SEA Applied to the Prediction of High Frequency Vibrations in Aircraft Engines
Designed to achieve reduction in fuel consumption, the Ultra-High Bypass and High Propulsive Efficiency Geared Turbofan engine incorporates evolutions likely to produce high frequency (HF) vibration excitations which propagate through the structure. Numerical simulation is an efficient tool to control vibrations hence supporting the mechanical design. Where Finite Element (FE) based approaches show limitations due to computational hardware performances and HF dispersion management, Statistical Energy Analysis (SEA) stand as proven and effective method for this frequency range to predict the vibrational energy transfers across partitions – subsystems – of a structure.
Challenges of SEA modelling consist of the structure partitioning which usually requires expertise and the accuracy loss at lower frequencies where the high stiffness of parts or complexity of junctions counter the method initial assumptions. Those statements depend strongly on the studied structure, therefore the objective of the proposed project is to develop and demonstrate a SEA modelling process to predict the vibration propagated in a typical complex engine frame.

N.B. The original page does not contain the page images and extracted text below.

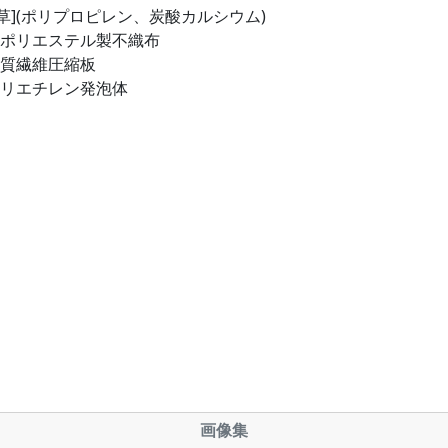
美草](ポリプロピレン、炭酸カルシウム)
:ポリエステル製不織布
木質繊維圧縮板
ポリエチレン発泡体
画像集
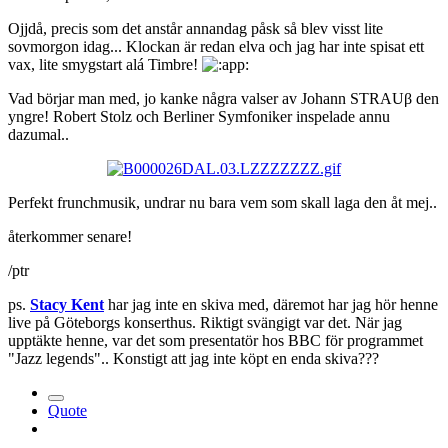
Ojjdå, precis som det anstår annandag påsk så blev visst lite
sovmorgon idag... Klockan är redan elva och jag har inte spisat ett
vax, lite smygstart alá Timbre!
Vad börjar man med, jo kanke några valser av Johann STRAUβ den
yngre! Robert Stolz och Berliner Symfoniker inspelade annu
dazumal..
Perfekt frunchmusik, undrar nu bara vem som skall laga den åt mej..
återkommer senare!
/ptr
ps.
Stacy Kent
har jag inte en skiva med, däremot har jag hör henne
live på Göteborgs konserthus. Riktigt svängigt var det. När jag
upptäkte henne, var det som presentatör hos BBC för programmet
"Jazz legends".. Konstigt att jag inte köpt en enda skiva???
Quote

In this scope, best modelling practices from detailed numerical analysis are engaged to both support an extensive test campaign preparation including test vehicle design and manufacture, and produce models covering the target frequency range: from 400Hz to 10kHz. A crucial phase consists in the validation and update of these models from tests post-processing techniques and known methods such as Experimental SEA, Decay Rate damping estimation or input conductance as well as innovative inverse approaches relying on optimization loops. From the comprehensive comparison of these different methods with tests results, a best methods and associated modelling practices are delivered to the topic leader. CETIM and ESI join their complementary competences to develop the modelling and experimental know how applied to the HF vibrations assessment.